Neuer For­schungs­be­reich im Bereich der Fest­kör­per­schmier­stoffe Meis­tens han­delt es sich bei metall­or­ga­ni­schen Gerüst­ver­bin­dun­gen um Clus­ter aus Metall-Ato­men, ver­knüpft durch orga­ni­sche Ver­bin­dun­gen. Unter­su­chun­gen zeig­ten nun, dass in einer feuch­ten Umge­bung Was­ser­mo­le­küle dafür sor­gen, die Ver­bin­dun­gen zwi­schen den Titan­oxid-Blätt­chen zu lösen, die fla­chen Struk­tu­ren kön­nen anein­an­der vor­bei­glei­ten und bil­den somit einen soge­nann­ten „Tri­bo­film“. Ein sol­cher glei­ten­der Film kann, etwa zwi­schen zwei Bau­tei­len aus Metall, für extrem ver­rin­gerte Rei­bung sor­gen.

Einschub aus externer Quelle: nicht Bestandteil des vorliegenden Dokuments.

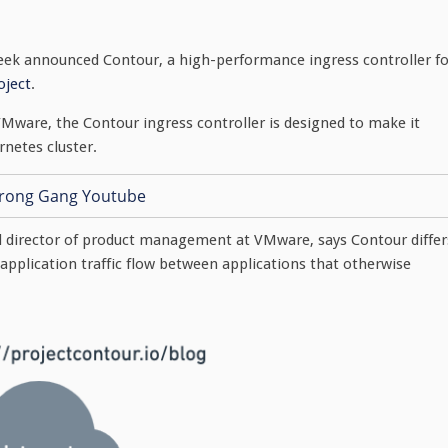
ek announced Contour, a high-performance ingress controller fo
oject
.
VMware, the Contour ingress controller is designed to make it
rnetes cluster.
d director of product management at VMware, says Contour differ
s application traffic flow between applications that otherwise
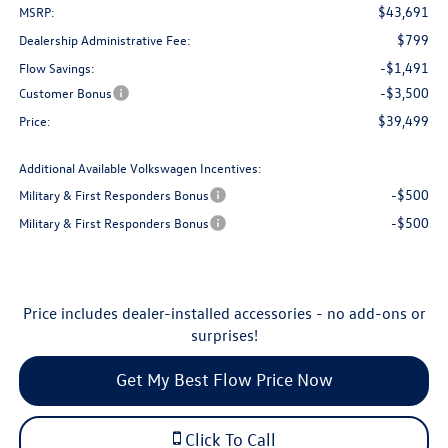
$43,691
MSRP:
$799
Dealership Administrative Fee:
-$1,491
Flow Savings:
-$3,500
Customer Bonus
$39,499
Price:
Additional Available Volkswagen Incentives:
-$500
Military & First Responders Bonus
-$500
Military & First Responders Bonus
Price includes dealer-installed accessories - no add-ons or
surprises!
Get My Best Flow Price Now
Click To Call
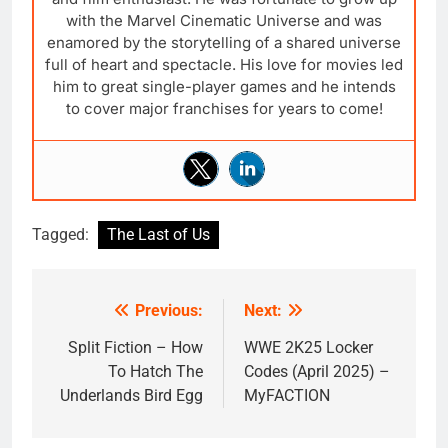
with the Marvel Cinematic Universe and was
enamored by the storytelling of a shared universe
full of heart and spectacle. His love for movies led
him to great single-player games and he intends
to cover major franchises for years to come!
Tagged:
The Last of Us
Previous:
Next:
Post
navigation
Split Fiction – How
WWE 2K25 Locker
To Hatch The
Codes (April 2025) –
Underlands Bird Egg
MyFACTION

Mit die­ser Ent­de­ckung eröff­net das Team der TU Wien einen ganz neuen For­schungs­be­reich im Bereich der Fest­kör­per­schmier­stoffe. Nun will man das Ver­hal­ten des Mate­ri­als wei­ter ver­bes­sern und unter­su­chen, wie es an ver­schie­dene, ganz kon­krete Anwen­dungs­mög­lich­kei­ten ange­passt wer­den kann.